The Instrumentalisation of Life: How Everything Becomes a Means to an End
For decades, Metro-Goldwyn-Mayer Studios has opened its films with Leo the roaring lion and the motto ars gratia artis: art for art's sake. Despite MGM's commercial nature, this sentiment highlights a legitimate reason for creating movies. Art for profit, self-promotion, or propaganda isn't truly art in its purest form.

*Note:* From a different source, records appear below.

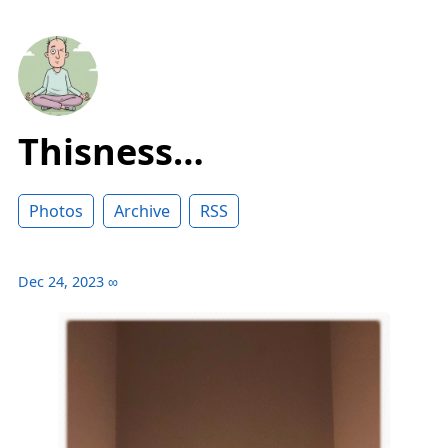
Thisness…
Photos
Archive
RSS
Dec 24, 2023
∞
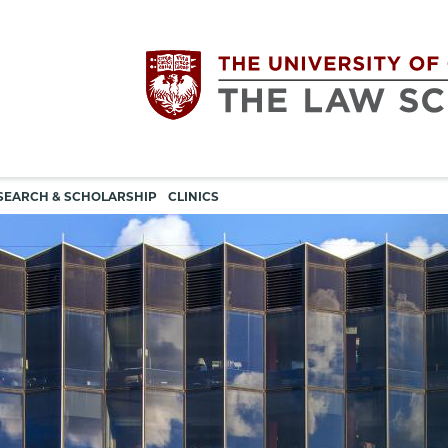
Utility
The
SEARCH & SCHOLARSHIP
CLINICS
navigation
University
of
Chicago
The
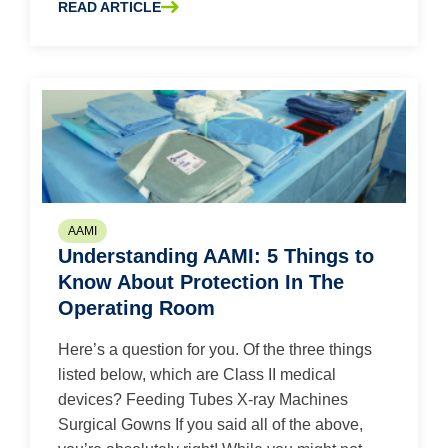
READ ARTICLE
ABOUT WASTE NOT, WANT NOT: 5 TIPS TO INCREASE EF
AAMI
Understanding AAMI: 5 Things to
Know About Protection In The
Operating Room
Here’s a question for you. Of the three things
listed below, which are Class II medical
devices? Feeding Tubes X-ray Machines
Surgical Gowns If you said all of the above,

Yet, a recent advert for the National Art Pass, offering free or discounted gallery entry, shocked with its tagline: "See more. Live more." The message focused on quantitative gains, proclaiming, "Grow some years on to your life with art," suggesting art could extend lifespan. This reflects a broader trend where Arts Council England promotes creative activities for health benefits, instrumentalising the arts.

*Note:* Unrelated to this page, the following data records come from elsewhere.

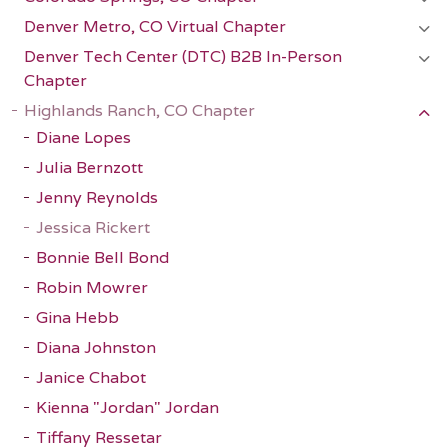
Denver Metro, CO Virtual Chapter
Denver Tech Center (DTC) B2B In-Person
Chapter
Highlands Ranch, CO Chapter
Diane Lopes
Julia Bernzott
Jenny Reynolds
Jessica Rickert
Bonnie Bell Bond
Robin Mowrer
Gina Hebb
Diana Johnston
Janice Chabot
Kienna "Jordan" Jordan
Tiffany Ressetar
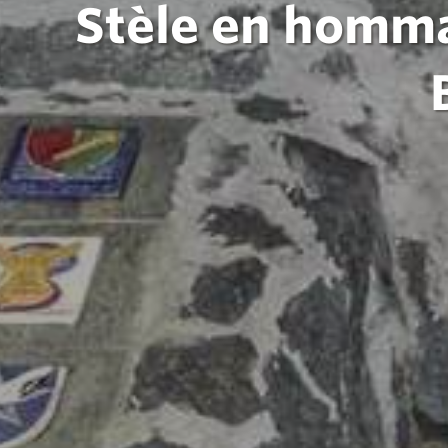
Stèle en homma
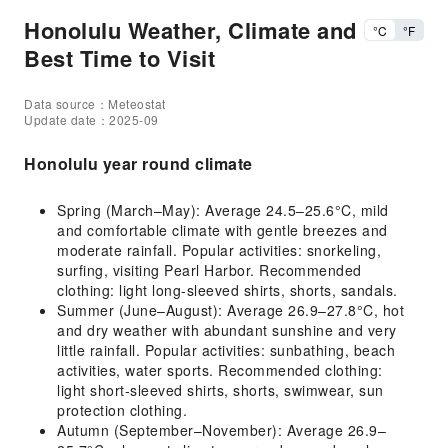
Honolulu Weather, Climate and
°C
°F
Best Time to Visit
Data source：Meteostat
Update date：2025-09
Honolulu year round climate
Spring (March–May): Average 24.5–25.6°C, mild
and comfortable climate with gentle breezes and
moderate rainfall. Popular activities: snorkeling,
surfing, visiting Pearl Harbor. Recommended
clothing: light long-sleeved shirts, shorts, sandals.
Summer (June–August): Average 26.9–27.8°C, hot
and dry weather with abundant sunshine and very
little rainfall. Popular activities: sunbathing, beach
activities, water sports. Recommended clothing:
light short-sleeved shirts, shorts, swimwear, sun
protection clothing.
Autumn (September–November): Average 26.9–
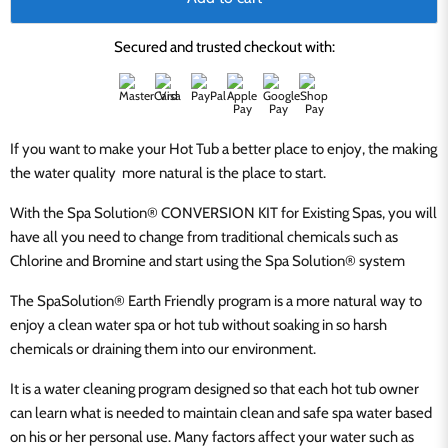
Secured and trusted checkout with:
If you want to make your Hot Tub a better place to enjoy, the making
the water quality more natural is the place to start.
With the
Spa Solution® CONVERSION KIT for Existing Spas, you will
have all you need to change from traditional chemicals such as
Chlorine and Bromine and start using the
Spa Solution® system
The SpaSolution® Earth Friendly program is a more natural way to
enjoy a clean water spa or hot tub without soaking in so harsh
chemicals or draining them into our environment.
It is a water cleaning program designed so that each hot tub owner
can learn what is needed to maintain clean and safe spa water based
on his or her personal use. Many factors affect your water such as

The Hug That Lasts Six Seconds
This trend isn't new. In 2010, Gretchen Rubin's book The Happiness Project described hugging her husband for at least six seconds to promote oxytocin and serotonin flow, reducing stress. This chilling image shows actions driven by mood improvement rather than love. Rubin's year-long experiment treated happiness as a machine, where truth mattered less than feeling better. Between this and art for longevity, countless activities are promoted for material benefits, normalising instrumentalisation insidiously.
From Church to Orgasm: Everything Instrumentalised
Take churchgoing: once a devotional duty, now often praised for health benefits like reducing depression. A book advocates prayer for cardiovascular health, citing studies on medical benefits. Even orgasms are instrumentalised, with headlines claiming they prevent prostate cancer, shifting focus from pleasure to health. Searching for activities valued intrinsically is challenging; Opera North lists singing benefits, mostly about stress relief and memory, not artistic expression.

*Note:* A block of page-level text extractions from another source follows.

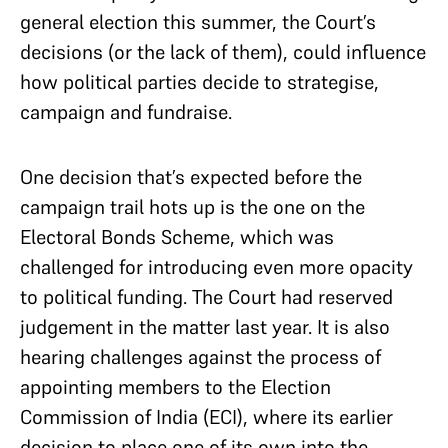
general election this summer, the Court’s
decisions (or the lack of them), could influence
how political parties decide to strategise,
campaign and fundraise.
One decision that’s expected before the
campaign trail hots up is the one on the
Electoral Bonds Scheme, which was
challenged for introducing even more opacity
to political funding. The Court had reserved
judgement in the matter last year. It is also
hearing challenges against the process of
appointing members to the Election
Commission of India (ECI), where its earlier
decision to place one of its own into the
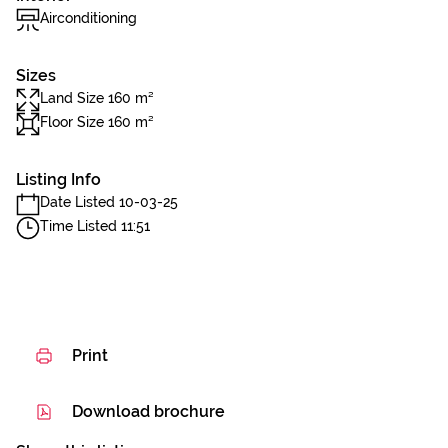
Airconditioning
Sizes
Land Size 160 m²
Floor Size 160 m²
Listing Info
Date Listed 10-03-25
Time Listed 11:51
Print
Download brochure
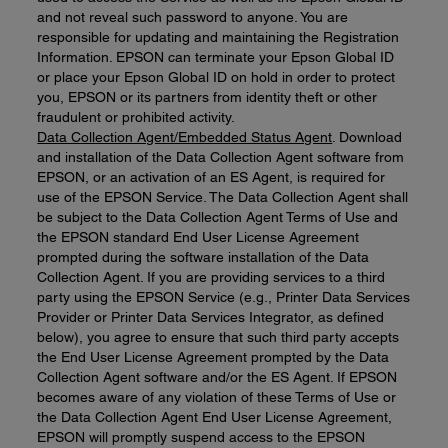
and not reveal such password to anyone. You are
responsible for updating and maintaining the Registration
Information. EPSON can terminate your Epson Global ID
or place your Epson Global ID on hold in order to protect
you, EPSON or its partners from identity theft or other
fraudulent or prohibited activity.
Data Collection Agent/Embedded Status Agent
. Download
and installation of the Data Collection Agent software from
EPSON, or an activation of an ES Agent, is required for
use of the EPSON Service. The Data Collection Agent shall
be subject to the Data Collection Agent Terms of Use and
the EPSON standard End User License Agreement
prompted during the software installation of the Data
Collection Agent. If you are providing services to a third
party using the EPSON Service (e.g., Printer Data Services
Provider or Printer Data Services Integrator, as defined
below), you agree to ensure that such third party accepts
the End User License Agreement prompted by the Data
Collection Agent software and/or the ES Agent. If EPSON
becomes aware of any violation of these Terms of Use or
the Data Collection Agent End User License Agreement,
EPSON will promptly suspend access to the EPSON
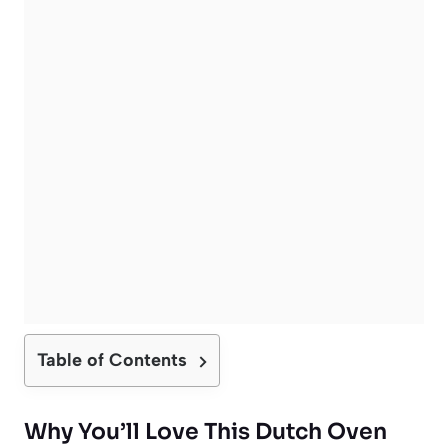
Table of Contents
Why You’ll Love This Dutch Oven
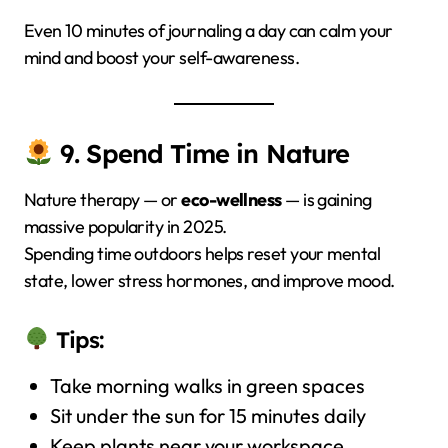
Even 10 minutes of journaling a day can calm your
mind and boost your self-awareness.
9. Spend Time in Nature
Nature therapy — or
eco-wellness
— is gaining
massive popularity in 2025.
Spending time outdoors helps reset your mental
state, lower stress hormones, and improve mood.
Tips:
Take morning walks in green spaces
Sit under the sun for 15 minutes daily
Keep plants near your workspace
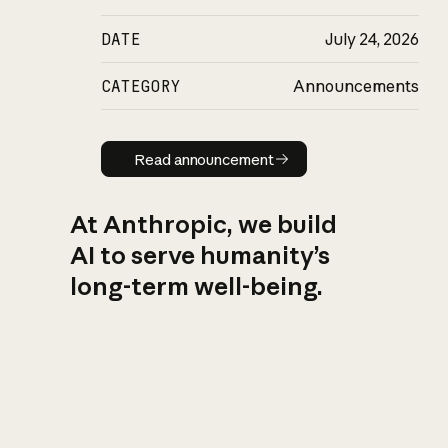
DATE
July 24, 2026
CATEGORY
Announcements
Read announcement
Read announcement
At Anthropic, we build
AI to serve humanity’s
long-term well-being.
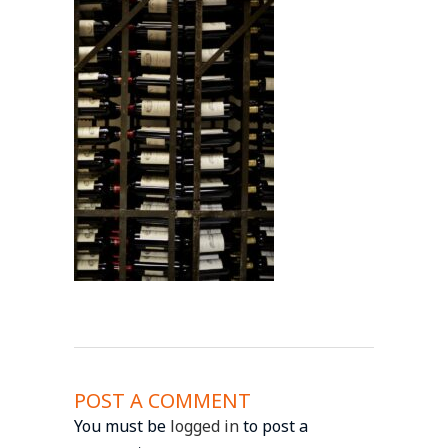
POST A COMMENT
You must be
logged in
to post a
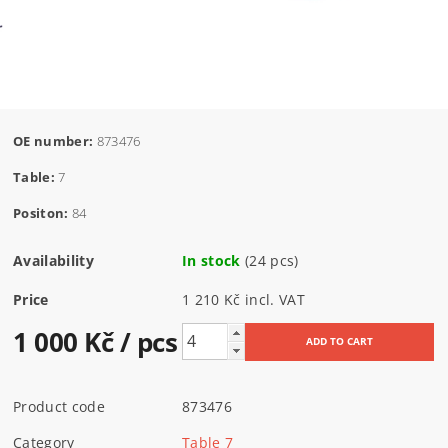
OE number:
873476
Table:
7
Positon:
84
Availability
In stock
(24 pcs)
Price
1 210 Kč incl. VAT
1 000 Kč
/ pcs
Product code
873476
Category
Table 7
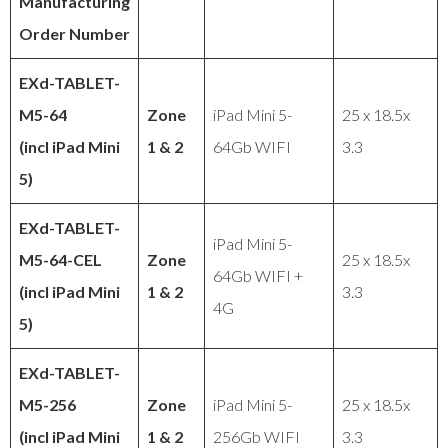
Manufacturing
Order Number
EXd-TABLET-
M5-64
Zone
iPad Mini 5-
25 x 18.5x
(incl iPad Mini
1 & 2
64Gb WIFI
3.3
5)
EXd-TABLET-
iPad Mini 5-
M5-64-CEL
Zone
25 x 18.5x
64Gb WIFI +
(incl iPad Mini
1 & 2
3.3
4G
5)
EXd-TABLET-
M5-256
Zone
iPad Mini 5-
25 x 18.5x
(incl iPad Mini
1 & 2
256Gb WIFI
3.3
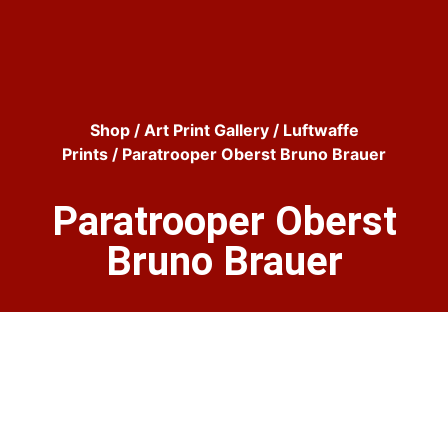
Shop
/
Art Print Gallery
/
Luftwaffe
Prints
/ Paratrooper Oberst Bruno Brauer
Paratrooper Oberst
Bruno Brauer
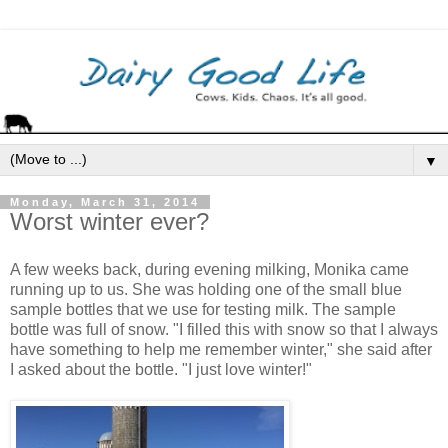
▼
Monday, March 31, 2014
Worst winter ever?
A few weeks back, during evening milking, Monika came
running up to us. She was holding one of the small blue
sample bottles that we use for testing milk. The sample
bottle was full of snow. "I filled this with snow so that I always
have something to help me remember winter," she said after
I asked about the bottle. "I just love winter!"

Nature and Philosophy Reduced to Tools
Advocates for reconnecting with nature use utilitarian reasons, like the National Trust promoting walking for wellbeing or forest bathing as therapy. This exploitative mindset mirrors those who cut down trees. Philosophy, the pursuit of wisdom, is now sold for transferable skills to boost careers, with Cambridge highlighting resume-friendly abilities. Instrumentalisation becomes pernicious with social connections, treating others as means to self-advancement, violating Kant's categorical imperative.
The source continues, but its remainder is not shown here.